Abstract

Day-old chicks (black Australorp-white Leghorn) trained to avoid an aversive stimulus will usually retain memory for this event indefinitely. The passive avoidance task used involves a period of pretraining where chicks peck freely at two differently colored glass beads, a single training trial where one of the beads is coated in a chemical aversant eliciting typical disgust reactions from the chicks, and a test trial where both beads are presented dry, and discrimination memory is demonstrated by avoidance of the previously aversive bead with continued pecking of the nonaversive bead.
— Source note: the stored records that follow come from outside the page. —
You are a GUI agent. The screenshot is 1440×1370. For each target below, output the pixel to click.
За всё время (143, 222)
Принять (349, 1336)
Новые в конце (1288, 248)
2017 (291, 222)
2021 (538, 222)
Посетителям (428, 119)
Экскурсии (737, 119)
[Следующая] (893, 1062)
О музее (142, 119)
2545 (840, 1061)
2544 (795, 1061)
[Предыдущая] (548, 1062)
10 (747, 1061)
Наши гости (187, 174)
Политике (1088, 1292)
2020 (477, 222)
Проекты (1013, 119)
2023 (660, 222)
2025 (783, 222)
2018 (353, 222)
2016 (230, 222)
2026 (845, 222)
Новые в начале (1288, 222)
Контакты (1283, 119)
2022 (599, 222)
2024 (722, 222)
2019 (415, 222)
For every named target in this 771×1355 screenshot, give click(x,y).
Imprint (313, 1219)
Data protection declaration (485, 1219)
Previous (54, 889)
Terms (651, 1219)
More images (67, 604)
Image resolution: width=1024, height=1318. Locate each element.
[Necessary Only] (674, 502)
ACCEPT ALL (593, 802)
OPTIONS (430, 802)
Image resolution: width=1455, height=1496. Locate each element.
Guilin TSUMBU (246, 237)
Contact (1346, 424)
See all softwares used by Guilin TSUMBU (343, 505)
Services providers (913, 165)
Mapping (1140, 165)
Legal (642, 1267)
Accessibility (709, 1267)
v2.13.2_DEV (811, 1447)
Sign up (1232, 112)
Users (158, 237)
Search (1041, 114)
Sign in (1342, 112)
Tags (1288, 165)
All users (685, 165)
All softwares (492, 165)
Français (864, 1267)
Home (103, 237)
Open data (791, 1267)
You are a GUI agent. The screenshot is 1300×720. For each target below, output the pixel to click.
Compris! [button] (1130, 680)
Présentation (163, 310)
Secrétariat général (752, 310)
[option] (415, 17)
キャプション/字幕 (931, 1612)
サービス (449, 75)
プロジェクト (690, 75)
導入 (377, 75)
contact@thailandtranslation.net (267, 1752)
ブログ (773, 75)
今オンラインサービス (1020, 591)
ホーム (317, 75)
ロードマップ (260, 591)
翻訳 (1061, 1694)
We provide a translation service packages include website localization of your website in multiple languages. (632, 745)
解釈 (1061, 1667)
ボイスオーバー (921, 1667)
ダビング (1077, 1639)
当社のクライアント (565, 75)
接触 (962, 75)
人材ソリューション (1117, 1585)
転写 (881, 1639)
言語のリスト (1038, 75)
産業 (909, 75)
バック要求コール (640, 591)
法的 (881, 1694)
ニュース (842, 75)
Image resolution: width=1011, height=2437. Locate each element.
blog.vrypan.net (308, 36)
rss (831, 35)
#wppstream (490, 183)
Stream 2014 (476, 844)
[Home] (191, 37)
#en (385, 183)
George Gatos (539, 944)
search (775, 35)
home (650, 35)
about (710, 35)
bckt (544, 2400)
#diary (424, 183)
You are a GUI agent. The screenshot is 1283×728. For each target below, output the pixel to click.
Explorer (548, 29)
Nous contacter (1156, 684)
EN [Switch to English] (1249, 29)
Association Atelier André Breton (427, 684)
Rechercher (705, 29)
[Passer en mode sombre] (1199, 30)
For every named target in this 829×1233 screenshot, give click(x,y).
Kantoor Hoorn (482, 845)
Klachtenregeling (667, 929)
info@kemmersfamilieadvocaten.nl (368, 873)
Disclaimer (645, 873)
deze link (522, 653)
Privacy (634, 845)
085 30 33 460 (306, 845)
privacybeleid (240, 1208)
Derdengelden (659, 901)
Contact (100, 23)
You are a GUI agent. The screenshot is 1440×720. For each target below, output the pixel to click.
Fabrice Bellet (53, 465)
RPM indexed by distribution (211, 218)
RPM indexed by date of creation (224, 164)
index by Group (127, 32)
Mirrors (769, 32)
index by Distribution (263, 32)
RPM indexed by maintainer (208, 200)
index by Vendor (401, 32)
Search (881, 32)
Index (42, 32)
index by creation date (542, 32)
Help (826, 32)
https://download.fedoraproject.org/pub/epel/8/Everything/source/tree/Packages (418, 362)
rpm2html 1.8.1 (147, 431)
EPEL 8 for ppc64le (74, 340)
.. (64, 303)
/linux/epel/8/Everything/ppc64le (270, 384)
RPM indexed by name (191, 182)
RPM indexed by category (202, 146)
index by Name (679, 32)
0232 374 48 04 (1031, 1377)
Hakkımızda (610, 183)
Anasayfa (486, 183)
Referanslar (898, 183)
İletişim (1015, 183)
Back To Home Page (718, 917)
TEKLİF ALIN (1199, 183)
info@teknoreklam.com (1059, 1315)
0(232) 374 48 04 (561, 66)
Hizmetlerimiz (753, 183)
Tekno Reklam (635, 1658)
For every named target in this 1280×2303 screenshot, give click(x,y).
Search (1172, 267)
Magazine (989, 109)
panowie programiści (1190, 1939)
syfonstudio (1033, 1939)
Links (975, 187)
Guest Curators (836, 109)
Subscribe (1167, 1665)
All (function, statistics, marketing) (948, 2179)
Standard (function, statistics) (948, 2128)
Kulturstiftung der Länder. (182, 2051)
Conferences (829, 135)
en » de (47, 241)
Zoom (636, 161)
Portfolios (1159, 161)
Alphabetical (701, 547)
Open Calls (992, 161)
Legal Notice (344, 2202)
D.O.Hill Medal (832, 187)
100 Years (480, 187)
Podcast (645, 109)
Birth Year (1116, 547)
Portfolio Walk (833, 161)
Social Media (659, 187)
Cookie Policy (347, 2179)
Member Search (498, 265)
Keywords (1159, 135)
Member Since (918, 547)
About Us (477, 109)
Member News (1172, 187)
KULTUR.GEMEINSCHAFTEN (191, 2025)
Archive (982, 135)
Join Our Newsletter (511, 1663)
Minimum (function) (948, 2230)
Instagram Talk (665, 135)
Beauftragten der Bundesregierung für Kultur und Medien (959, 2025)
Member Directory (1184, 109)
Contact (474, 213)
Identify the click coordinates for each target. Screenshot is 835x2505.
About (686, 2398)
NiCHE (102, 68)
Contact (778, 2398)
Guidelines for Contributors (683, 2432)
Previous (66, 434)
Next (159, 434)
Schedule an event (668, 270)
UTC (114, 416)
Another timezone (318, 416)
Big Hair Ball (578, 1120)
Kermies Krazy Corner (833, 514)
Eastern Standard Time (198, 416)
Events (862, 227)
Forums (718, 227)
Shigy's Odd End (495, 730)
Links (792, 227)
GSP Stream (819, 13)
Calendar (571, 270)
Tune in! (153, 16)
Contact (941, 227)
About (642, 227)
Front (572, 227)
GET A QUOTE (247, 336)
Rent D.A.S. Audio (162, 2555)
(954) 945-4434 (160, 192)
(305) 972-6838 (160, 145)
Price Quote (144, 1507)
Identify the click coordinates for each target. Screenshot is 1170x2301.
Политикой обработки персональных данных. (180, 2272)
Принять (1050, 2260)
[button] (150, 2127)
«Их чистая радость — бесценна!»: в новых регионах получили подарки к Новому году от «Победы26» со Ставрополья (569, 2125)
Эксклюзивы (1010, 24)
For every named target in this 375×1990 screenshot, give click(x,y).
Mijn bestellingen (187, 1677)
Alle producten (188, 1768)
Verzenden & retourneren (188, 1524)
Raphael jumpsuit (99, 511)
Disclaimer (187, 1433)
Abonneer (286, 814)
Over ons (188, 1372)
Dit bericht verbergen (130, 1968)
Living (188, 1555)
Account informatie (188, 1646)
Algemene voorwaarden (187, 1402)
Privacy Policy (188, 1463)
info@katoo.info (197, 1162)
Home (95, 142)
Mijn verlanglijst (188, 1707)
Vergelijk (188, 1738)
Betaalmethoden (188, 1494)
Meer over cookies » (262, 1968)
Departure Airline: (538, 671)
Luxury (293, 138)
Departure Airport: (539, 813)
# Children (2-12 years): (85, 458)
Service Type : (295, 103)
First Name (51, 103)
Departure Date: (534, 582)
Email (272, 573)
Intracranial administration of a N-methyl-D-aspartate glutamate receptor antagonist (50 microM 2-amino-5-phosphopentanoate) immediately after or prior to learning, or a non-N-methyl-D-aspartate glutamate receptor antagonist (100 microM 6,7-dinitro-quinoxaline-2,3-dione) between 10 and 25 min after learning, resulted in amnesia for this task at 80 to 90 min post-training. These data indicate that processes dependent on N-methyl-D-aspartate and non-N-methyl-D-aspartate glutamate receptor activation are necessary for memory consolidation of a passive avoidance task in the day-old chick. Since these agents must be administered during the earlier stages of memory formation to cause amnesia, the receptors are probably activated close to the time of learning. The delayed effect of these antagonists, however, suggests that memory is independent of these receptors until quite late in the memory consolidation process.